The following are some basic best practices that MSPs should be putting front of mind to protect themselves, and by extension, their customers:

  1. MFA for MSPs, please

    It’s crucial that MSPs implement advanced multi-factor authentication (MFA) on all applications to reduce the risk of a malicious third-party intrusion. This process is used to ensure that a person is who they say they are by requiring a minimum of two pieces of unique data that corroborates their identity. This unique data comes in three forms - something you know (i.e. your password), something that you have (i.e. a one-time passcode generated by an app or hardware token), or something you are (i.e. fingerprint, retinal pattern, voice signature or facial recognition). A significant number of cyber incidents could be avoided simply by implementing advanced MFA. Find out more.
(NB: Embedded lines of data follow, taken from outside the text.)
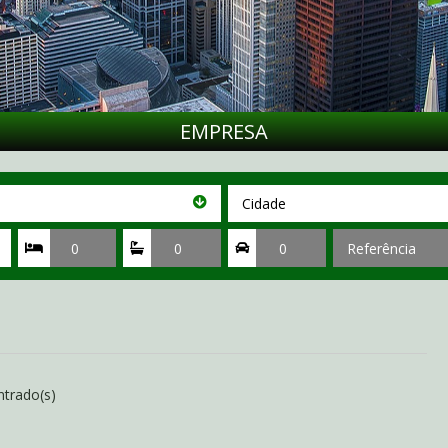
EMPRESA
Cidade
Cidade
Quartos
Suítes
Vagas
Referência
trado(s)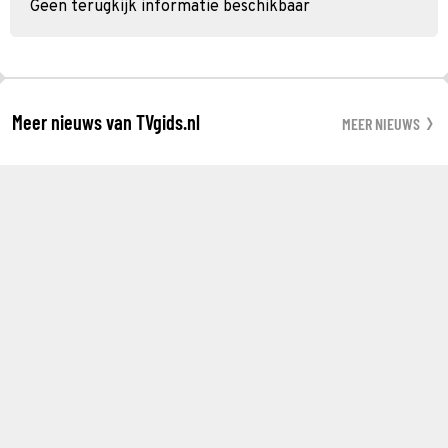
Geen terugkijk informatie beschikbaar
Meer nieuws van TVgids.nl
MEER NIEUWS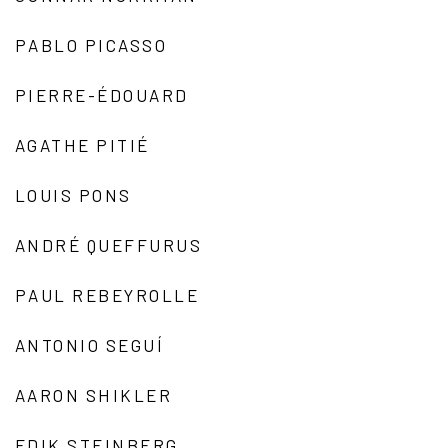
PABLO PICASSO
PIERRE-ÉDOUARD
AGATHE PITIÉ
LOUIS PONS
ANDRÉ QUEFFURUS
PAUL REBEYROLLE
ANTONIO SEGUÍ
AARON SHIKLER
EDIK STEINBERG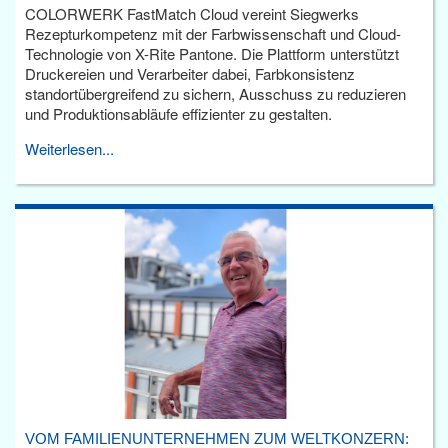
COLORWERK FastMatch Cloud vereint Siegwerks
Rezepturkompetenz mit der Farbwissenschaft und Cloud-
Technologie von X-Rite Pantone. Die Plattform unterstützt
Druckereien und Verarbeiter dabei, Farbkonsistenz
standortübergreifend zu sichern, Ausschuss zu reduzieren
und Produktionsabläufe effizienter zu gestalten.
Weiterlesen...
VOM FAMILIENUNTERNEHMEN ZUM WELTKONZERN: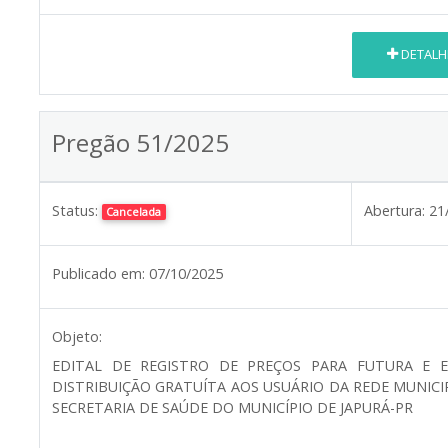
DETALH
Pregão 51/2025
Status:
Abertura:
21
Cancelada
Publicado em:
07/10/2025
Objeto:
EDITAL DE REGISTRO DE PREÇOS PARA FUTURA E 
DISTRIBUIÇÃO GRATUÍTA AOS USUÁRIO DA REDE MUNIC
SECRETARIA DE SAÚDE DO MUNICÍPIO DE JAPURÁ-PR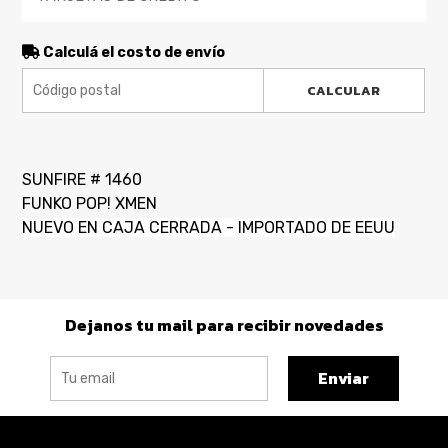
Calculá el costo de envío
CALCULAR
SUNFIRE # 1460
FUNKO POP! XMEN
NUEVO EN CAJA CERRADA - IMPORTADO DE EEUU
Dejanos tu mail para recibir novedades
Enviar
  2. Password123 really is as easy as ABC

    Simple and commonly used passwords enable intruders to easily gain access and control of a computer, whether they are taking advantage of unchanged default settings or running brute force attacks. It may sound simple, but strong, long, unique passwords that are changed regularly are a must for all MSP employees. Keeping track of passwords can be difficult – one little trick is to use sentences as passwords, but you can also use one of a number of handy and affordable password managers on the market.

  3. Whoa! Back it up!

    MSPs should not only be doing regular backups of their data, but ensuring that those backups are bulletproof. This means storing these outside the network and offsite and testing them regularly. To find out how failed backups affected one of the technology firms we insure, check out this cyber claims case study.
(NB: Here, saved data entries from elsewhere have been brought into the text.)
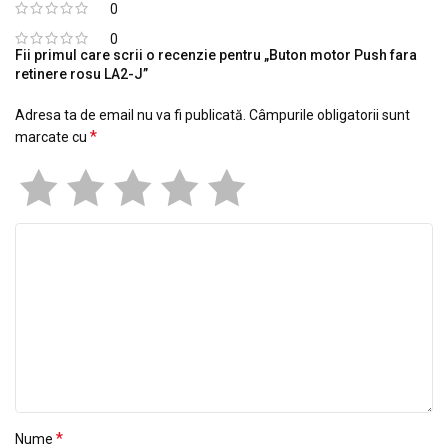
0
0
Fii primul care scrii o recenzie pentru „Buton motor Push fara
retinere rosu LA2-J”
Adresa ta de email nu va fi publicată.
Câmpurile obligatorii sunt
*
marcate cu
*
Nume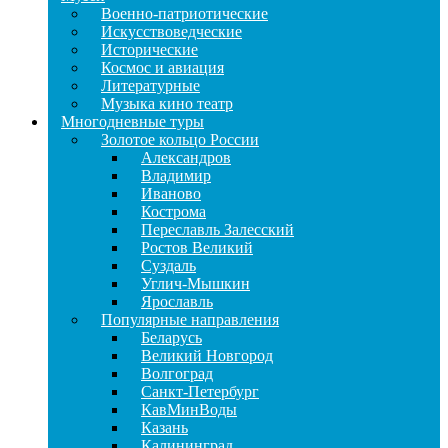
Военно-патриотические
Искусствоведческие
Исторические
Космос и авиация
Литературные
Музыка кино театр
Многодневные туры
Золотое кольцо России
Александров
Владимир
Иваново
Кострома
Переславль Залесский
Ростов Великий
Суздаль
Углич-Мышкин
Ярославль
Популярные направления
Беларусь
Великий Новгород
Волгоград
Санкт-Петербург
КавМинВоды
Казань
Калининград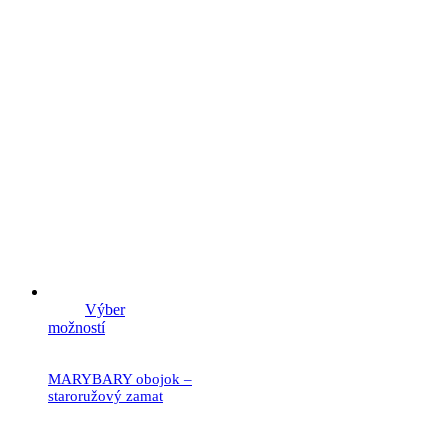
Výber
možností
MARYBARY obojok –
staroružový zamat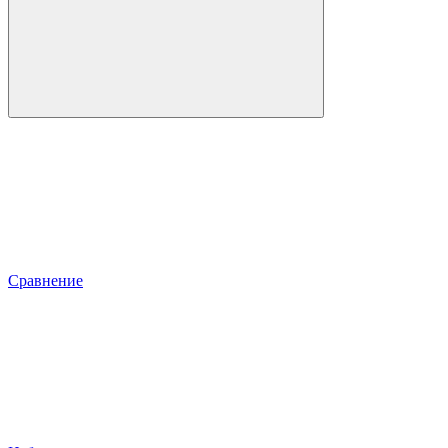
Сравнение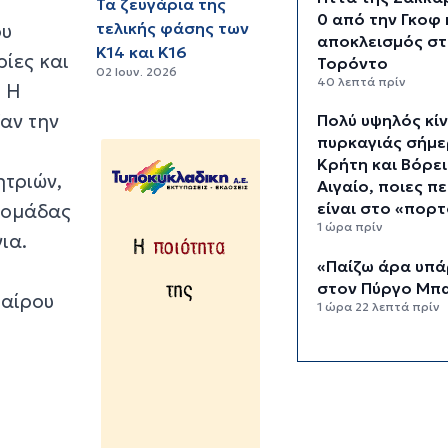
Τα ζευγάρια της
0 από την Γκοφ 
τελικής φάσης των
ου
αποκλεισμός σ
Κ14 και Κ16
ίες και
Τορόντο
02 Ιουν. 2026
40 λεπτά πρίν
. Η
ξαν την
Πολύ υψηλός κί
πυρκαγιάς σήμε
Κρήτη και Βόρε
ητριών,
Αιγαίο, ποιες π
είναι στο «πορτ
ς ομάδας
1 ώρα πρίν
ια.
«Παίζω άρα υπ
στον Πύργο Μπ
φαίρου
1 ώρα 22 λεπτά πρίν
Κάλεσμα της Λα
Συσπείρωσης Π
στη συγκέντρωσ
τις πυρκαγιές
1 ώρα 44 λεπτά πρίν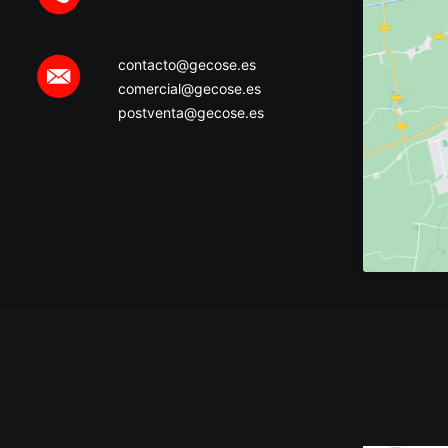
contacto@gecose.es
comercial@gecose.es
postventa@gecose.es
  4. Responsibility for cybersecurity

    Given the potential widespread impact of a breach emanating from an MSP, every MSP should have a written cybersecurity program with a person assigned a role as a cybersecurity officer who has relevant experience and qualifications. Cybersecurity should not be considered an afterthought or an upsell – it should be a number one priority for all MSPs, with someone internally designated to lead the charge on cyber protection and risk mitigation.

  5. Know your client

    Sales are one thing but are you aware of what your client’s expectations and needs are?  Different industry segments have vastly different requirements – including uptime requirements and backup frequency. Taking on clients and treating them all equally without understanding their specific requirements can have disastrous consequences in the event of a cyber event. Clients in the healthcare, legal and financial sectors, for example, hold and rely on a lot of sensitive information and thus should be treated differently. A  significant outage from a cyber event can be disastrous for them – and in turn for the MSP too!

  6. Know your vendor

    Even if an MSP has the most robust security program possible, their data is only as secure as the weakest vendor that has access to their data. It is therefore critical that all MSPs have a vendor due diligence program to ensure their cybersecurity practices meet minimum standards. This is crucial in mitigating and avoiding threats.

  7. Know your weaknesses

    It might sound obvious, but all MSPs should implement an effective vulnerability management program which identifies and remediates security vulnerabilities in software. Vulnerability management is not just about patching (though very important!) but about making informed decisions and properly prioritizing the most serious security vulnerabilities first.